• TASK STATEMENT:
In the listing below, every line with the word "không" needs to be copied.

——————————

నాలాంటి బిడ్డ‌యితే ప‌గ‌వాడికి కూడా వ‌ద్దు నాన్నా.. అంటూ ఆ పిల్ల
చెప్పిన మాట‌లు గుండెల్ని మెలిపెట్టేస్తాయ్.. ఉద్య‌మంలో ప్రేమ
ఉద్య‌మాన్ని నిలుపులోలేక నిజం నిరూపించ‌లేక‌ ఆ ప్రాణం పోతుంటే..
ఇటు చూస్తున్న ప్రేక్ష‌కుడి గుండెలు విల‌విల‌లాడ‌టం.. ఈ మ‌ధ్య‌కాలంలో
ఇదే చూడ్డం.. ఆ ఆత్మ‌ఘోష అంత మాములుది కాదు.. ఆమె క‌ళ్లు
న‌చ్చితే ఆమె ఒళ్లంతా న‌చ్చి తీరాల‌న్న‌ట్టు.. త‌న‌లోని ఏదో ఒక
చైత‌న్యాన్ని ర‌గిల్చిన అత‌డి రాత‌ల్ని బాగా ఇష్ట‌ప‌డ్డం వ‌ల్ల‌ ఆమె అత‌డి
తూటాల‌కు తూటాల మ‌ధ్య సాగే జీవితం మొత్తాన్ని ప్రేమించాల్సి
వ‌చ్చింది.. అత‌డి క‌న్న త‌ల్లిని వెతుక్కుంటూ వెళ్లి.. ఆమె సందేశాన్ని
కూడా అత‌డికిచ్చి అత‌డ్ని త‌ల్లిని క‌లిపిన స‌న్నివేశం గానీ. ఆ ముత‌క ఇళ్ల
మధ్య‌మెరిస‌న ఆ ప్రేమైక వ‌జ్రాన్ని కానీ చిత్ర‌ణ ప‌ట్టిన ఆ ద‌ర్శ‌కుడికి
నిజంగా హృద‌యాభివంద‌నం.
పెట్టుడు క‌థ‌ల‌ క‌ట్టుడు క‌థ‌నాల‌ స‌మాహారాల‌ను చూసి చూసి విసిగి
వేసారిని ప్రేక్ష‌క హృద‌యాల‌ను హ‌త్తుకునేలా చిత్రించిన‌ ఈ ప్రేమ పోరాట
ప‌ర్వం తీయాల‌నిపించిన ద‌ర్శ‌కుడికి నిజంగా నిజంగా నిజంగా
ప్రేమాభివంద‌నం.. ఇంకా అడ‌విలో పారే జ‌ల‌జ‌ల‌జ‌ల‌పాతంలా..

——————————

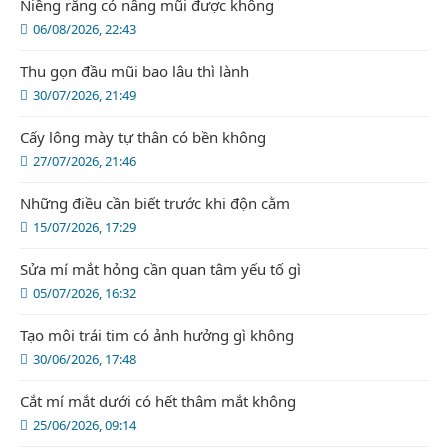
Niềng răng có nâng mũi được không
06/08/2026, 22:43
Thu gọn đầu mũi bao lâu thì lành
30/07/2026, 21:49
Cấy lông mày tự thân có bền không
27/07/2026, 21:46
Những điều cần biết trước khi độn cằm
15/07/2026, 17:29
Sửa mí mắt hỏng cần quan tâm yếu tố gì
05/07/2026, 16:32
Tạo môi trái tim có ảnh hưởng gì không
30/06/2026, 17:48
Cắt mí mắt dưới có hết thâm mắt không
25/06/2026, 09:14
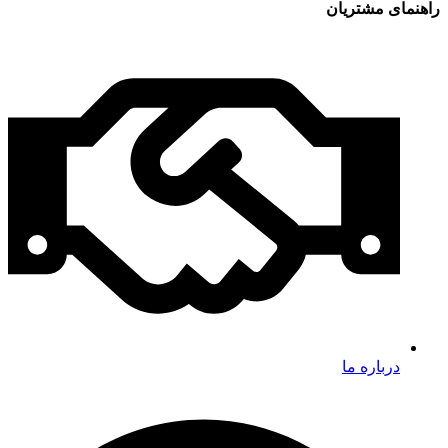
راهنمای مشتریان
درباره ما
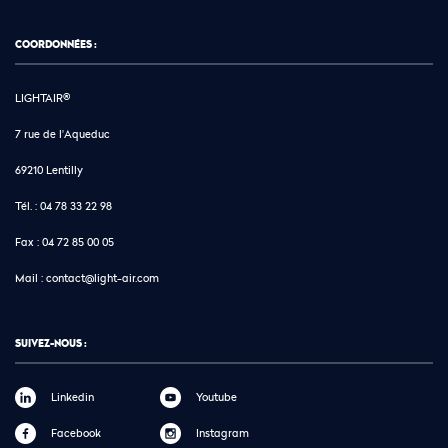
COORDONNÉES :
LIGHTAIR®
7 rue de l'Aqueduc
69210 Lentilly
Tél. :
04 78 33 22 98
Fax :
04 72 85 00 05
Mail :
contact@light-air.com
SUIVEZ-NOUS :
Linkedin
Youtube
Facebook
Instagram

——————————

• THE COMPLETED TASK:
Niềng răng có nâng mũi được không
Cấy lông mày tự thân có bền không
Tạo môi trái tim có ảnh hưởng gì không
Cắt mí mắt dưới có hết thâm mắt không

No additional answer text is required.